Quintans also cited a significant regression in SDG 13 (Climate Action), based on partial indicators that show a worrying 3.8-point decline.

Twelve out of the 17 SDGs have sufficient data coverage, meaning at least half of their indicators are met.
Among the goals with sufficient indicators and positive progress are SDG 5 (Gender Equality), SDG 10 (Reduced Inequalities), SDG 16 (Peace, Justice and Strong Institutions) and SDG 17 (Partnerships for the Goals).
The country also saw improvements in SDG 1 (No Poverty), SDG 4 (Quality Education) and SDG 8 (Decent Work and Economic Growth), which had previously regressed.
Despite a large global SDG financing gap, Quintans said the world’s wealth is more than enough to fill it.
“As of 2024, total global wealth is estimated at USD477 trillion,” he said.
“The USD4.2 trillion needed annually to meet the SDGs is less than 1% of that.”
He said closing the gap is a matter of rethinking how resources are allocated and spent.

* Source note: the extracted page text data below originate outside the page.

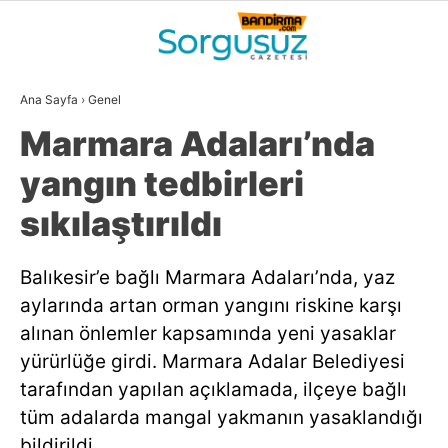
21
°
BALIKESIR
Ana Sayfa
›
Genel
GALERİ
VİDEO
YAZARLAR
Marmara Adaları’nda
GÜNDEM
yangın tedbirleri
DÜNYA
sıkılaştırıldı
SİYASET
Balıkesir’e bağlı Marmara Adaları’nda, yaz
EKONOMİ
aylarında artan orman yangını riskine karşı
SPOR
alınan önlemler kapsamında yeni yasaklar
yürürlüğe girdi. Marmara Adalar Belediyesi
MAGAZİN
tarafından yapılan açıklamada, ilçeye bağlı
EĞİTİM
tüm adalarda mangal yakmanın yasaklandığı
WhatsApp İhbar
bildirildi.
DİĞER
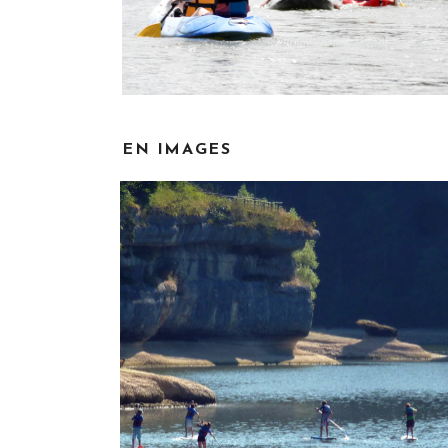
EN IMAGES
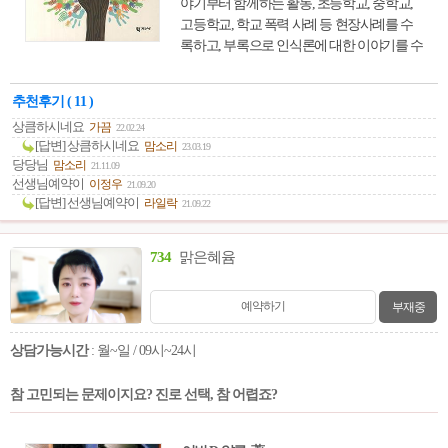
야기부터 함께하는 활동, 초등학교, 중학교,
고등학교, 학교 폭력 사례 등 현장사례를 수
록하고, 부록으로 인식론에 대한 이야기를 수
록한 책이다.
추천후기 ( 11 )
상큼하시네요
가끔
22.02.24
[답변] 상큼하시네요
맘소리
23.03.19
당당님
맘소리
21.11.09
선생님예약이
이정우
21.09.20
[답변] 선생님예약이
라일락
21.09.22
734
맑은혜윰
예약하기
부재중
상담가능시간
: 월~일 / 09시~24시
참 고민되는 문제이지요? 진로 선택, 참 어렵죠?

Quintans added that the SDGs offer massive business opportunities and are becoming a key focus for the private sector.
He said the Philippines, with its strong and expanding economy, remains an attractive investment hub.
He noted that businesses can invest in SDG-aligned sectors such as food, agriculture, renewable energy, health and sustainable urban development.